Tiger trout are sterile hybrids that can sometimes show up in the wild on their own. Most of the time, though, they’re created by human intervention. Hatchery crews fertilize eggs from female brown trout with milt, or sperm, from male brook trout. The young fish grow fast and fight hard when hooked.
Since they cannot reproduce in the wild, managers can add them to existing fisheries without much risk of extra pressure on native populations. The Department can also adjust future stockings based on survival rates and angler feedback without long-term worries regarding natural reproduction.
The Department first brought tiger trout into North Dakota waters in 2023. Staff chose a handful of cool, clear waters that already supported good trout fishing. Hooker Lake in the Turtle Mountains and Fish Creek in Morton County received the first fish.
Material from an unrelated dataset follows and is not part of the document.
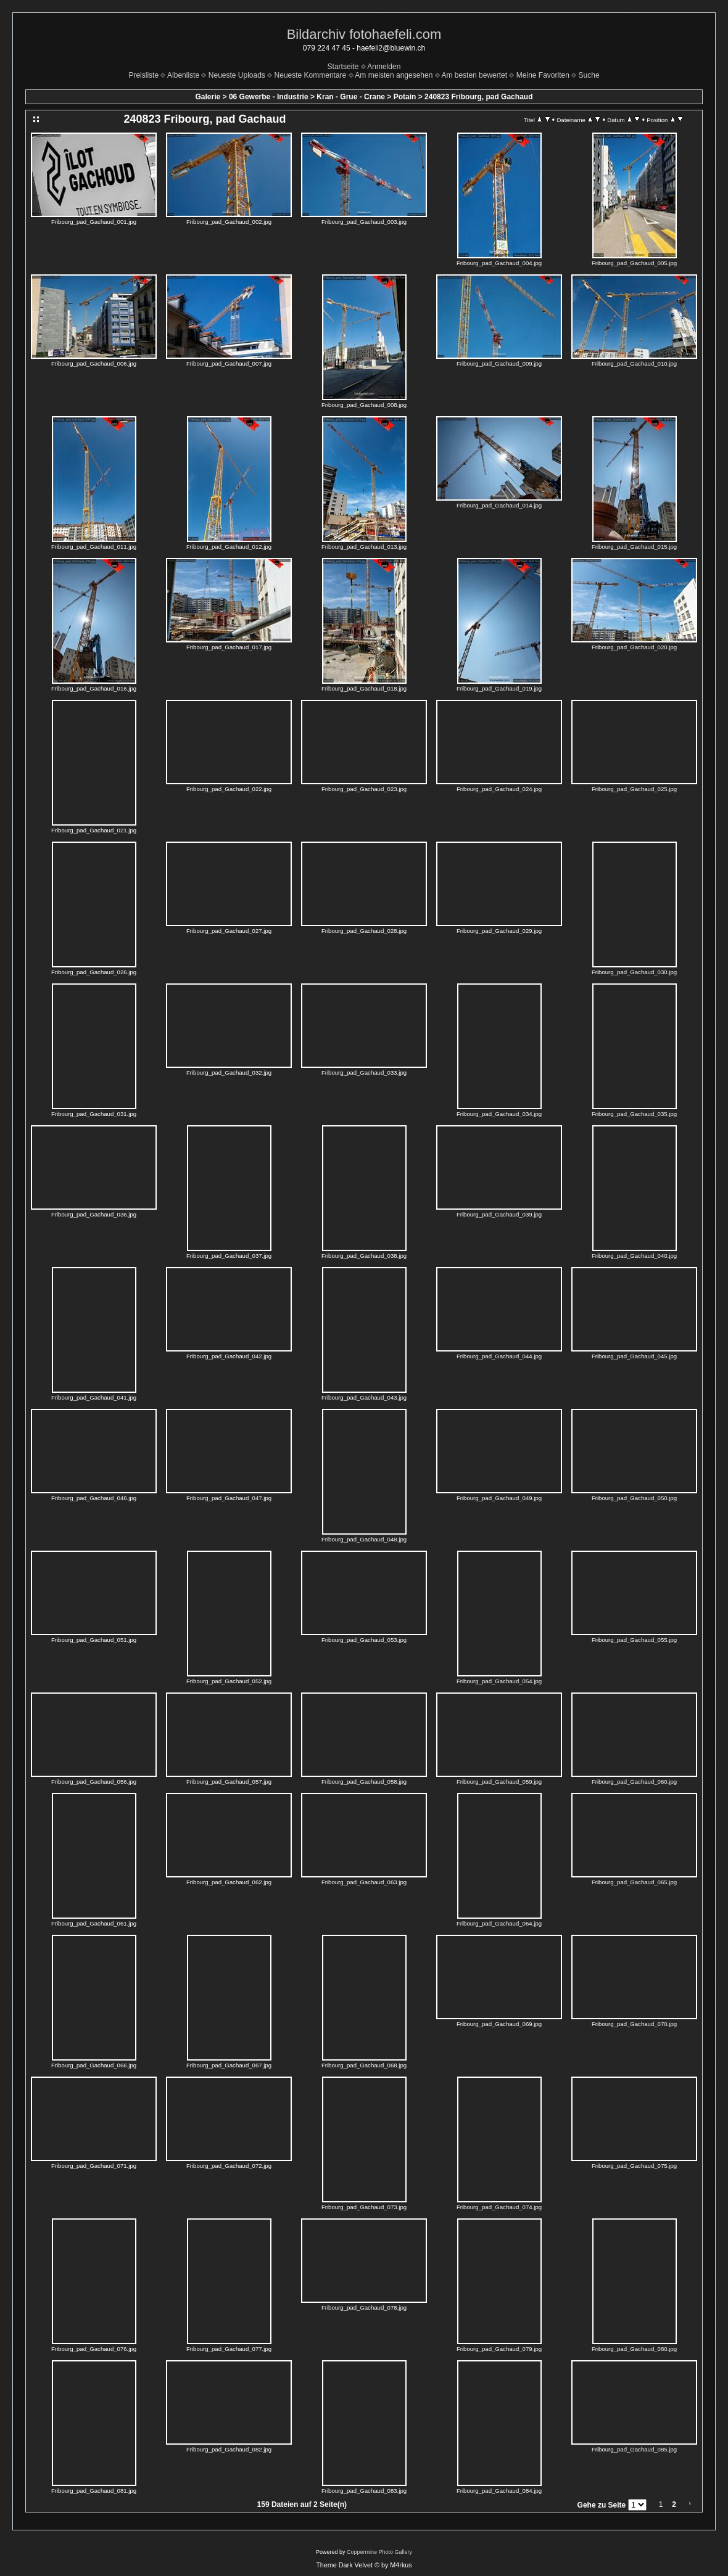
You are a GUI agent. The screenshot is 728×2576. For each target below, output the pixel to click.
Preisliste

Additional waters have been added since then, and the early results have been strong. Last winter, Minot angler Evan Trottier pulled a new state record from the ice at Hooker Lake. That fish weighed 6 pounds, 2 ounces and measured nearly 25 inches. The catch showed what these hybrids can become when conditions are right.

Now the Missouri River has its turn. The fingerlings stocked this spring went primarily into the tailrace below Garrison Dam, a stretch already popular with trout anglers. The cold, well-oxygenated water below the dam provides excellent habitat for these fast-growing fish.
“Tiger trout are a unique fish,” said Jerry Weigel, the fish production and development section supervisor for the Department. “They definitely act like the brown part of their parents. Brown trout like to hug the bottom, and these seem to do that. And they’re fish-eating trout, way more so than rainbow trout, which are more interested in insects.”
Tiger trout fit that goal perfectly. They grow quickly, fight well, and give anglers something fresh to chase without complicating the river’s existing balance. Early stockings in prairie lakes proved the concept. The move to the Missouri River expands that success to one of the state’s most important and heavily used waterways.
The tiger trout are here now, and you just gained another reason to grab a rod and head to the river. Watch for those bold markings and feel the strong pull when one takes your line. This is good news for North Dakota anglers. It’s the kind of steady improvement that keeps people excited about getting on the water.
What are you waiting for? Time to go meet them.